* _Requirement_:
Your answer should be the exact lines of the data below from the one containing "Ajouter à ma liste" through the one containing "parents. Pour vous"; please include nothing else.
((
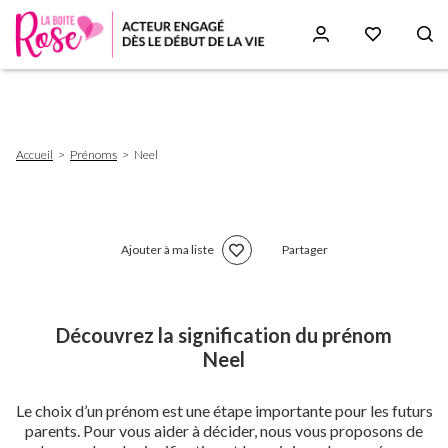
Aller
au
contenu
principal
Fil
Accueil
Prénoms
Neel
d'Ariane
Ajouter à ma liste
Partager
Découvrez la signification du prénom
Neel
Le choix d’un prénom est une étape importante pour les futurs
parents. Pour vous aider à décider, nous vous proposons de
))
((
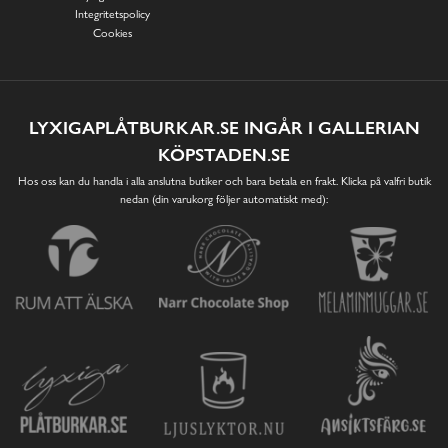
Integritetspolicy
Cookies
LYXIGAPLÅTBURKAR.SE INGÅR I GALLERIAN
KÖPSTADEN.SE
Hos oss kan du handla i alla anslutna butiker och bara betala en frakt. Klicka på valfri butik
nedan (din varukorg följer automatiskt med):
))
* _Exercise result_:
Ajouter à ma liste
Partager
Découvrez la signification du prénom
Neel
Le choix d’un prénom est une étape importante pour les futurs
parents. Pour vous aider à décider, nous vous proposons de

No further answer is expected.